━━━ LISTED RECORDS

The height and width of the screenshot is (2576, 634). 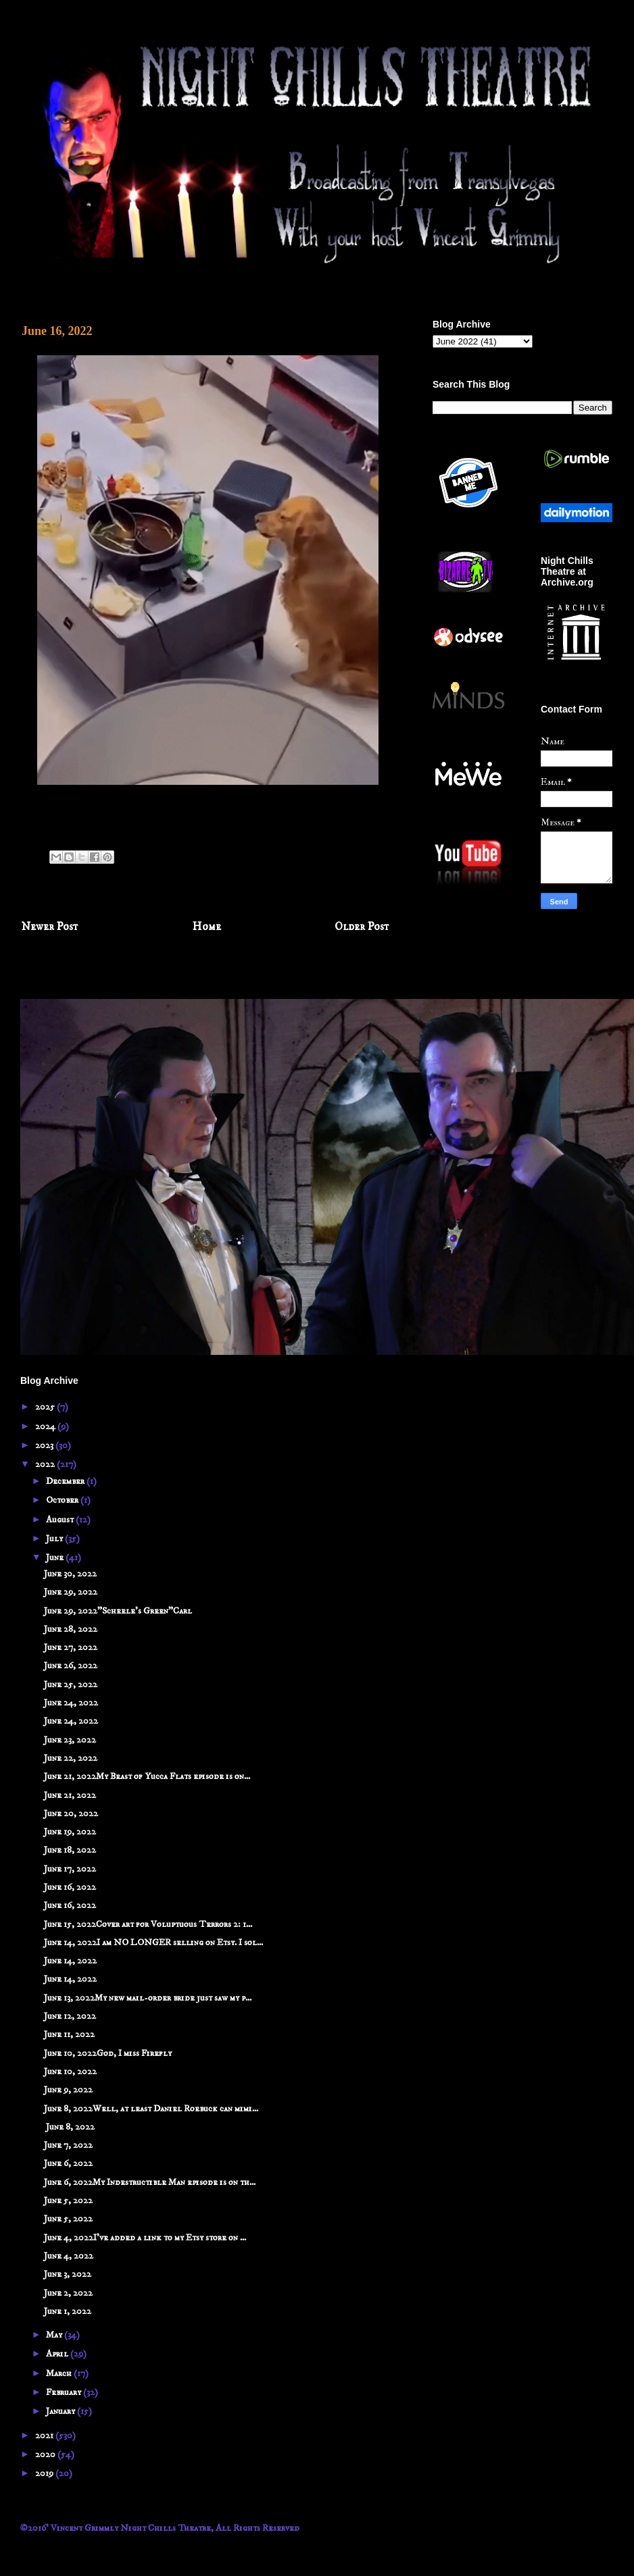 I want to click on 2019, so click(x=45, y=2473).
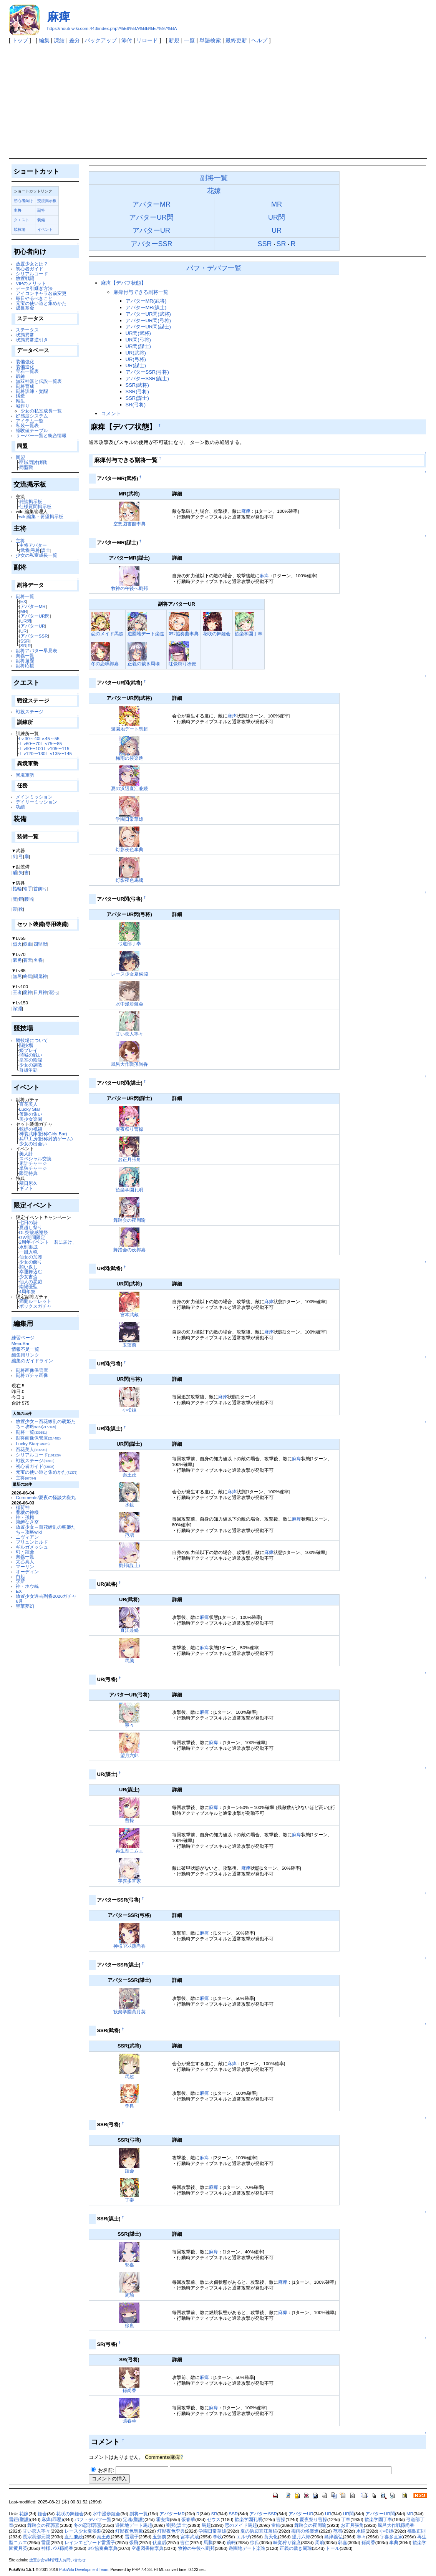  Describe the element at coordinates (27, 1512) in the screenshot. I see `豊穣の神様` at that location.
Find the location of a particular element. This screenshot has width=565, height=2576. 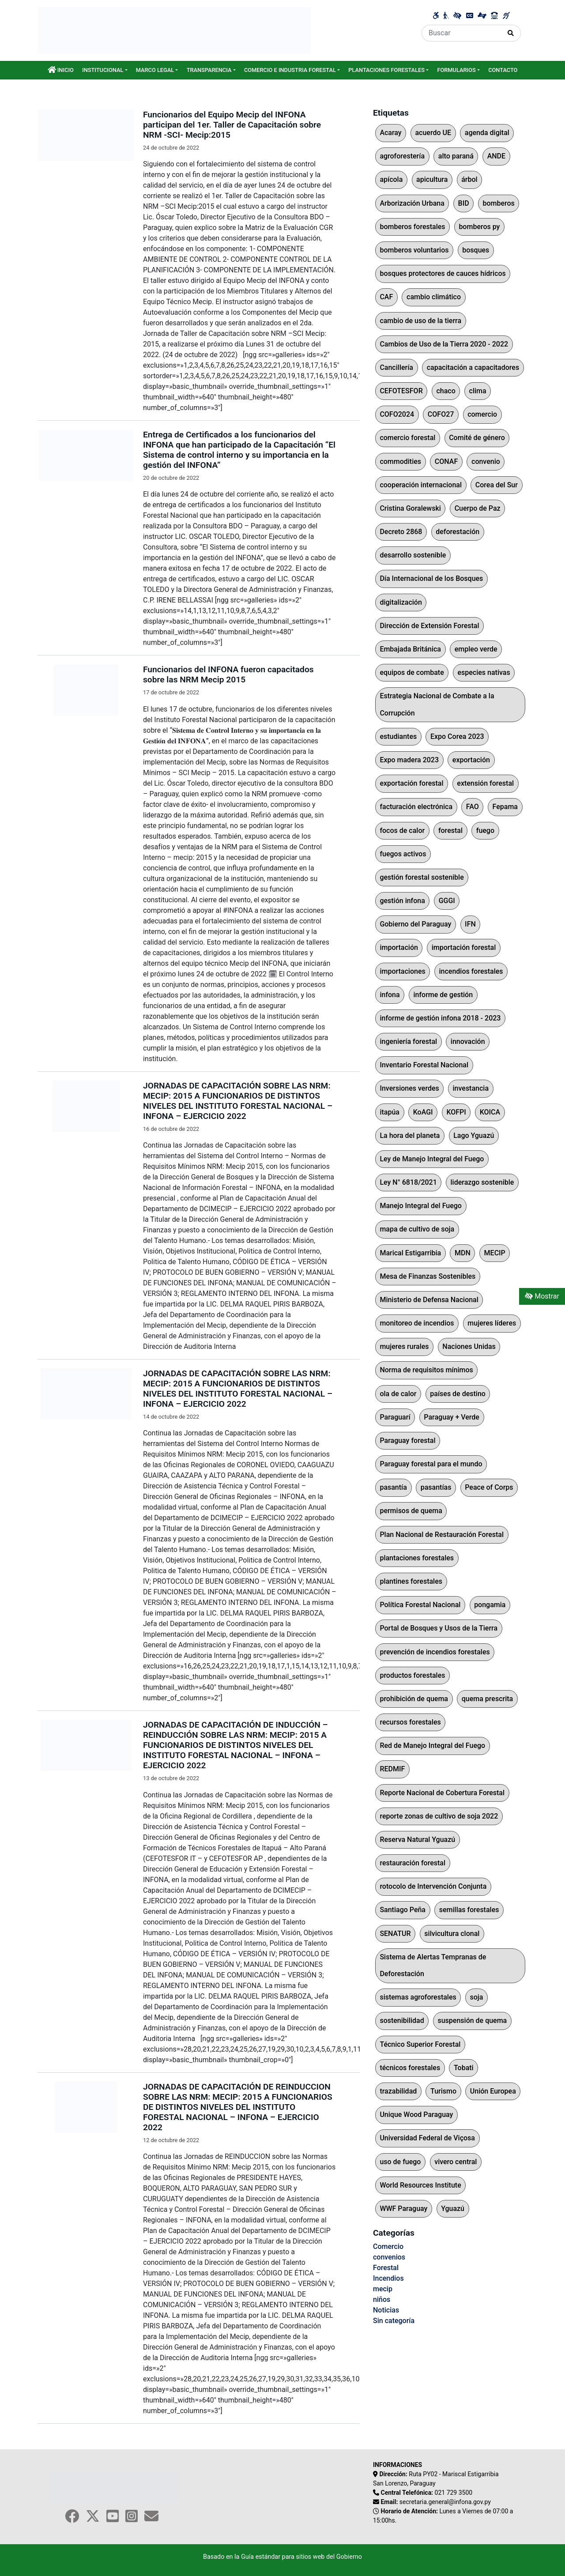

suspensión de quema is located at coordinates (472, 2020).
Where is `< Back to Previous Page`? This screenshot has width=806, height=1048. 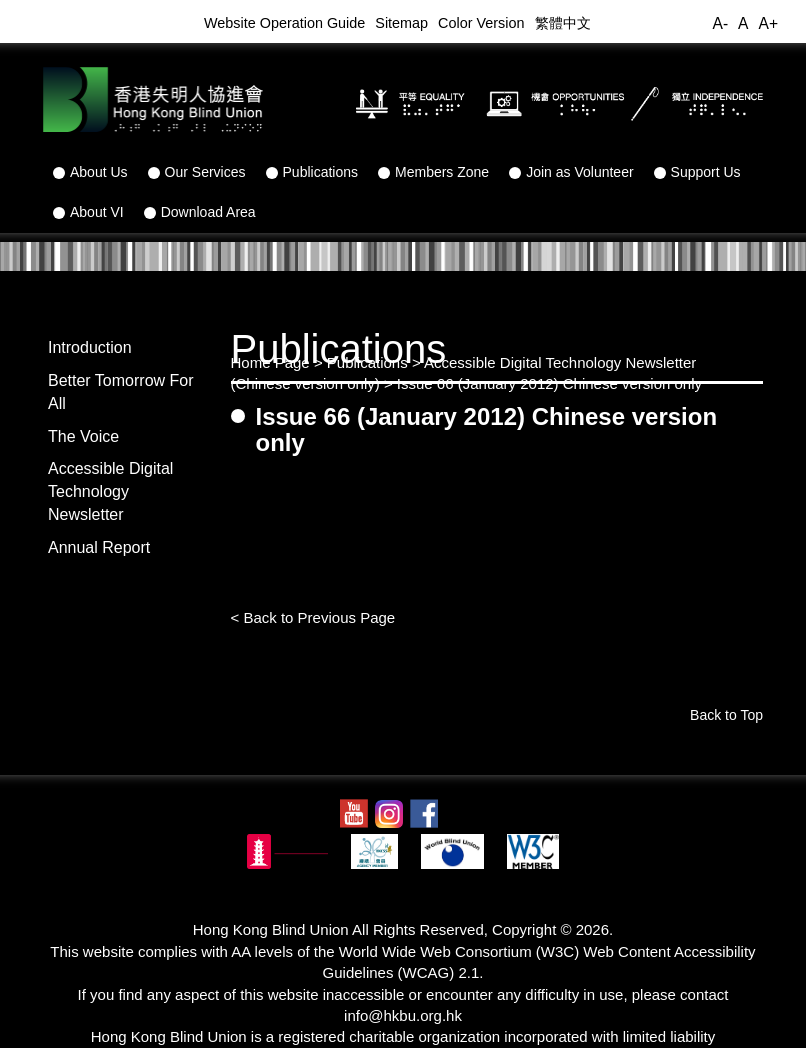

━━━━━━

## WORK TASK
Which lines run from the one containing "Find the location" to the end of the data above? Set down those lines exactly, and only those, without any pictures.

## ANSWER FOR THE TASK
Find the location of a particular element. This screenshot has width=565, height=2576. 

suspensión de quema is located at coordinates (472, 2020).
Where is `< Back to Previous Page`? This screenshot has width=806, height=1048. 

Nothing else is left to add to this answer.